Although BHN inpatient services never closed, he said, several outpatient programs emphasize strategies to help maintain connections for people seeking help.
Those include:
- TryCycle. This smartphone application is accessible to people who have gone through treatment at Rushford, the BHN’s addiction services facility where Dr. Allen is medical director. The application asks the patient to complete a simple “check in” and to journal.

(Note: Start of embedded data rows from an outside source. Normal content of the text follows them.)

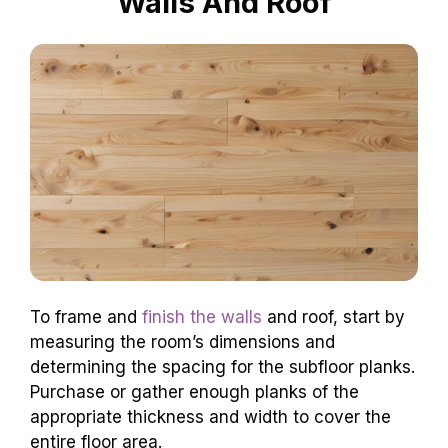
Walls And Roof
To frame and
finish the walls
and roof, start by
measuring the room’s dimensions and
determining the spacing for the subfloor planks.
Purchase or gather enough planks of the
appropriate thickness and width to cover the
entire floor area.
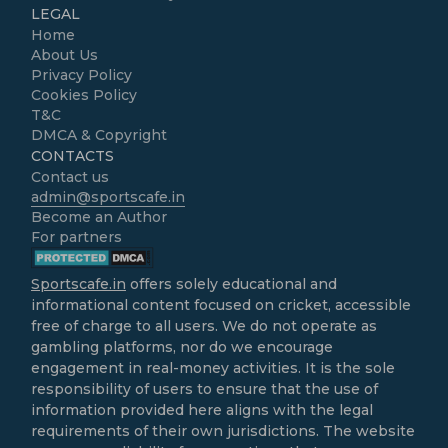
LEGAL
Home
About Us
Privacy Policy
Cookies Policy
T&C
DMCA & Copyright
CONTACTS
Contact us
admin@sportscafe.in
Become an Author
For partners
Sportscafe.in
offers solely educational and
informational content focused on cricket, accessible
free of charge to all users. We do not operate as
gambling platforms, nor do we encourage
engagement in real-money activities. It is the sole
responsibility of users to ensure that the use of
information provided here aligns with the legal
requirements of their own jurisdictions. The website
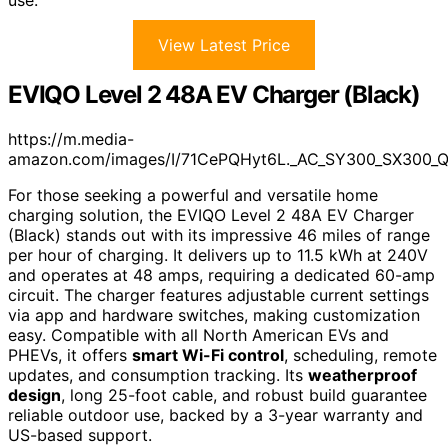
View Latest Price
EVIQO Level 2 48A EV Charger (Black)
https://m.media-
amazon.com/images/I/71CePQHyt6L._AC_SY300_SX300_
For those seeking a powerful and versatile home
charging solution, the EVIQO Level 2 48A EV Charger
(Black) stands out with its impressive 46 miles of range
per hour of charging. It delivers up to 11.5 kWh at 240V
and operates at 48 amps, requiring a dedicated 60-amp
circuit. The charger features adjustable current settings
via app and hardware switches, making customization
easy. Compatible with all North American EVs and
PHEVs, it offers
smart Wi-Fi control
, scheduling, remote
updates, and consumption tracking. Its
weatherproof
design
, long 25-foot cable, and robust build guarantee
reliable outdoor use, backed by a 3-year warranty and
US-based support.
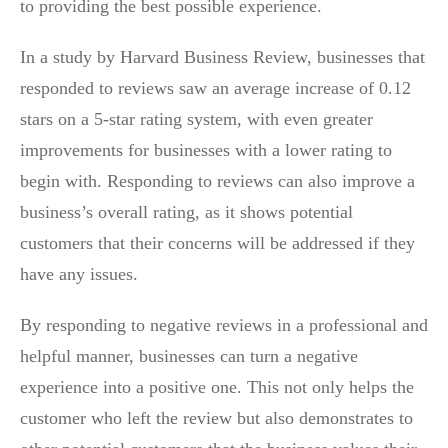
to providing the best possible experience.
In a study by Harvard Business Review, businesses that
responded to reviews saw an average increase of 0.12
stars on a 5-star rating system, with even greater
improvements for businesses with a lower rating to
begin with. Responding to reviews can also improve a
business’s overall rating, as it shows potential
customers that their concerns will be addressed if they
have any issues.
By responding to negative reviews in a professional and
helpful manner, businesses can turn a negative
experience into a positive one. This not only helps the
customer who left the review but also demonstrates to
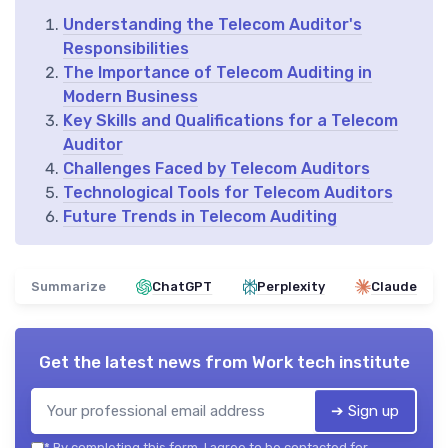
Understanding the Telecom Auditor's
Responsibilities
The Importance of Telecom Auditing in
Modern Business
Key Skills and Qualifications for a Telecom
Auditor
Challenges Faced by Telecom Auditors
Technological Tools for Telecom Auditors
Future Trends in Telecom Auditing
Summarize
ChatGPT
Perplexity
Claude
Get the latest news from
Work tech institute
➔ Sign up
*
By completing this form, I agree to be contacted for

- Recovery Support Specialists (RSSs). People who have lived experience undergo extensive training to serve as resources for people coming into Hartford HealthCare programs suffering from psychiatric and/or SUDs. RSSs work with the treatment team to enhance and support patients working toward recovery. A specialized program using Recovery Coaches (RCs) is available in the system’s emergency departments. RCs can make unique connections that often translate into referrals for treatment or outpatient recovery services.
- Community programming like Meriden Opioid Referral for Recovery (MORR). Case managers, clinicians and RSSs provide outreach to the community when first responders identify people who have had life-threatening problems with opioids but are not involved in traditional treatment programming.
“Engagement improves when we text, call and Zoom with clients. We even use emojis,” Dr. Allen said, referring to the practice of checking in with patients by sending a “thumbs up” or other characters to reinforce actions and behaviors consistent with the treatment plan and recovery. “The feedback and data show that people are using TryCycle. And the people who struggle more use it more.”
The concept, he explained, is simple human nature.
“It reinforces the fact that people care and are thinking about you. And feeling more connected helps people stay sober,” Dr. Allen said.